Una grieta en la pared




El escritor Julio Cortázar -quien de seguir vivo cumpliría este 2014 cien años- tenía una forma de entender lo fantástico en sus cuentos que explicaba muy bien con el ejemplo de una grieta en la pared. Decía Cortázar que en medio de la cotidianidad en la que vivían sus personajes, matizada por quehaceres y rutinas, aparecía una pequeña fisura en la pared; una pequeña fisura por la que el universo fantástico -que bullía del otro lado del muro, secreto y autónomo- filtraba parte de su mundo. Esa idea, que más bien era un sentimiento, venía dada por la forma en que el propio Cortázar aprendió la realidad desde niño: "Yo vi siempre el mundo de una manera distinta, sentí siempre que entre dos cosas que parecen perfectamente delimitadas y separadas, hay intersticios por los cuales, para mí al menos, pasaba, se colaba, un elemento que no podía explicarse con leyes, que no podía explicarse con lógica, que no podía explicarse con la inteligencia razonante".

Ayer, cuando vi la jugada que hizo Roger Federer -en el partido de dobles junto al francés Nicolas Mahut, en el Abierto de Brisbane, Australia- recordé el ejemplo de Cortázar. Y ahora cuando la vuelvo a ver, me parece que ese smash que realiza -cambiando la violencia habitual del golpe por un efecto que provoca que la pelota se devuelva sobre su campo una vez que toca el suelo- es un recurso que se ha colado de ese otro universo que corre paralelo a la realidad, el de lo fantástico. El asombro del público, de los rivales y del propio Mahut, quien golpea la mano de Federer en señal de admiración, dan cuenta de eso.

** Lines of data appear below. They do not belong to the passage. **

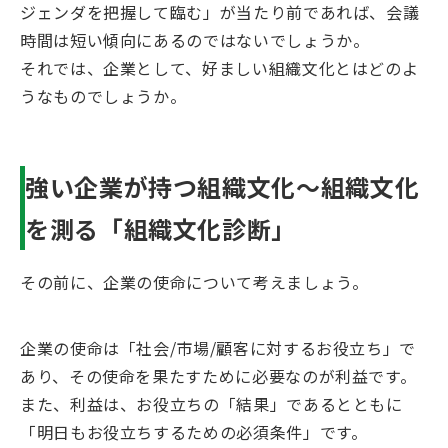
ジェンダを把握して臨む」が当たり前であれば、会議
時間は短い傾向にあるのではないでしょうか。
それでは、企業として、好ましい組織文化とはどのよ
うなものでしょうか。
強い企業が持つ組織文化～組織文化
を測る「組織文化診断」
その前に、企業の使命について考えましょう。
企業の使命は「社会/市場/顧客に対するお役立ち」で
あり、その使命を果たすために必要なのが利益です。
また、利益は、お役立ちの「結果」であるとともに
「明日もお役立ちするための必須条件」です。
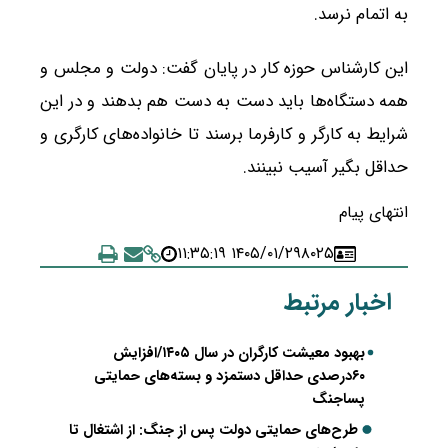
به اتمام نرسد.
این کارشناس حوزه کار در پایان گفت: دولت و مجلس و
همه دستگاه‌ها باید دست به دست هم بدهند و در این
شرایط به کارگر و کارفرما برسند تا خانواده‌های کارگری و
حداقل بگیر آسیب نبینند.
انتهای پیام
۱۴۰۵/۰۱/۲۹ ۱۱:۳۵:۱۹
۸۰۲۵
اخبار مرتبط
بهبود معیشت کارگران در سال ۱۴۰۵/افزایش
۶۰درصدی حداقل دستمزد و بسته‌های حمایتی
پساجنگ
طرح‌های حمایتی دولت پس از جنگ: از اشتغال تا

No es la primera vez que un elemento fantástico logra saltar a este lado de la existencia humana. La rutina que hizo la mítica gimnasta rumana Nadia Comaneci en las barras paralelas asimétricas, durante los Juegos Olímpicos de Montreal, en 1976, de seguro provino de ahí -fue la primera vez que una rutina gimnástica fue evaluada con una nota perfecta, 10.00-. El público se puso de pie y ella, como si fuera una actriz, debió salir a recibir la ovación del respetable en dos ocasiones.

El fútbol es pródigo en este tipo de episodios. Basta enumerar algunos goles históricos para advertir que en esos casos opera una lógica diferente que deforma la realidad: el gol de Carlos Alberto, en la final de México 70, contra Italia, tras un pase a ciegas de Pelé; o cualquiera de las dos anotaciones de Maradona a los ingleses en México 86, incluso el de la "Mano de Dios" (cómo el juez no se dio cuenta; cómo en primera instancia muchos creímos que era un gol sin vicio alguno).

En verdad, no hay que ir muy lejos para buscar otros ejemplos. Personalmente, siempre recuerdo un tanto que hizo en los 70, vistiendo los colores de Everton, Pedro Gallina. Si lo tengo tan vivo en la memoria es porque fue parte de la cortina de presentación del Show de Goles de aquellos años: un compañero levantaba un centro desde la derecha, Gallina se abría de piernas en el aire y metía un tacazo impresionante. Gol. Fantástico.

Ni hablar del gol iluminado de Elías Figueroa, que significó el primer título de su historia para Internacional de Porto Alegre. Fue en 1975, con un cielo cubierto de nubes. Ya en pleno segundo tiempo, con el peso de un empate que le privaba del título, don Elías -entonces, casi un muchacho- saltó en el corazón del área, a la vez que un rayo de sol lograba cruzar el entramado de nubes y cubría de luz al zaguero chileno: frentazo certero, pelota en la red, campeonato para Inter.

Hay otros momentos, claro. Muchos. Menciono uno más: el gol de Salas en Wembley, que se hermana con el de Ghiggia en el Maracaná; no por la importancia ni por la factura, sino por ese silencio posterior. Un silencio de muerte que se deja oír y que se prolonga en medio del festejo de unos pocos… Casi un cuento cortazariano.